Greenspan was a passionate advocate of the free market. He was appointed to the chairmanship of the Fed by Ronald Reagan in August 1987 and held this position throughout the presidencies of George H Bush, Bill Clinton and George H W Bush until he was replaced by Ben Bernanke in 2006. The 1987 stock market crash coincidentally occurred the following October. Greenspan used the tools of monetary policy to guide the US economy.

This means controlling the availability and cost of money – so varying the interest rate was a central feature of the Fed’s tool kit throughout his tenure to particularly control the threat of inflation and maintain the value of the US $ at a satisfactory level on foreign exchange markets. The Republican Party, starting with Reagan, was a very strong advocate of reducing government influence and this meant that the Fed avoided the toolkit of fiscal stimulus – government borrowing, spending and taxation, to guide the economy. Their approach was to allow the market determine virtually everything.

The crucial difference between these newer financial products and traditional financial assets, such as stocks and shares, is that cash is directly exchanged for an asset concurrently in the case of a share purchase. Credit problems do not fester like rats in a sewer.  The incidence of risk is minimised so the calculus of a bookmaker are not as necessary. Auditors can audit share transactions.

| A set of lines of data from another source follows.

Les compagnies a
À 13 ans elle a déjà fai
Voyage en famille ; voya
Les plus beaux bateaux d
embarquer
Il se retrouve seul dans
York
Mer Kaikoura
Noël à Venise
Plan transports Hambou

Derivatives and similar financial products are based on underlying contracts that can remain unsettled for very long periods. Some of the more complex derivatives can involve thousands of contracts and hundreds of contracting parties. Values are determined by an independent index – such as FX rates, interest rates, share prices etc.  If there is an adverse movement in a relevant index of indices there may, or may not be a guarantee in place to trigger a payment.If there is no guarantee, or collateral underpinning a derivative their value is a function of the credit worthiness of the various connected parties but the apparent profits are recorded as earnings before money changes hands. 

What happens in practice is that banks involved with derivatives and similar assets accumulate large quantities of ‘paper assets’, liabilities and counterclaims – an opaque cobweb of mutual dependence and dependence on third parties that are often unidentifiable. This minefield has yet to raise its head in the context of the assets and liabilities of Irish banks and building societies.

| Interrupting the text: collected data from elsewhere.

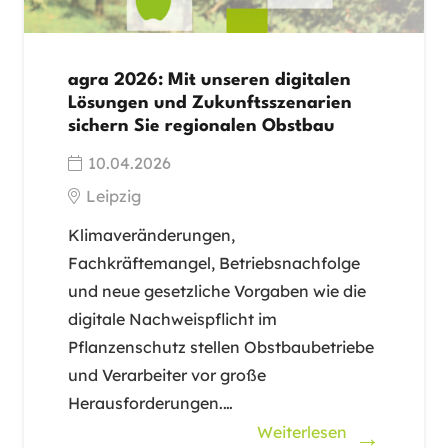
agra 2026: Mit unseren digitalen
Lösungen und Zukunftsszenarien
sichern Sie regionalen Obstbau
10.04.2026
Leipzig
Klimaveränderungen,
Fachkräftemangel, Betriebsnachfolge
und neue gesetzliche Vorgaben wie die
digitale Nachweispflicht im
Pflanzenschutz stellen Obstbaubetriebe
und Verarbeiter vor große
Herausforderungen.…
Weiterlesen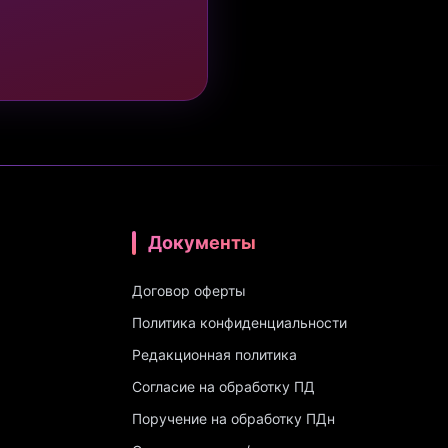
Документы
Договор оферты
Политика конфиденциальности
Редакционная политика
Согласие на обработку ПД
Поручение на обработку ПДн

This meant that investors are not in a position to understand and analyse banks and financial institutions because these instruments can be underpinned by thousands of contracts and hundreds of counterparties. Their value and the value of their underlying financial assets can therefore be over or understated by a crippling variation, as was demonstrated by the collapse of Bear Sterns.

 

Limitations of transparency

Transparency is a much bandied word especially when it comes to averting future problems. Bu there is no reporting mechanism that can either define the risk of measure the value of a complex set of derivatives. They are not audited and they are not regulated.

I will be interested to observe the level of transparency that applied to NAMA.  The nationalised Anglo Irish Bank has billions of € in impaired loans, including loans to directors and managers,  but it is not possible to ascertain if these include the loans approved for the purchase of the Irish Glass Bottle site at Ringsend, Dublin to which the State’s Dublin Dockland Authority is a joint venture partner, notwithstanding that the current Government appointed Executive Chairman of Anglo Irish Bank was also the Government appointed Chairman of Dublin Docklands Development Authority in succession to Lar Bradshaw, formerly a director of Anglo Irish Bank. The current Chairman of Dublin Docklands Development Authority, Niamh Brennan, is an accomplished UCD professor and the leading academic advocate in Ireland of transparent, credible corporate governance!  Will our patience ever be rewarded?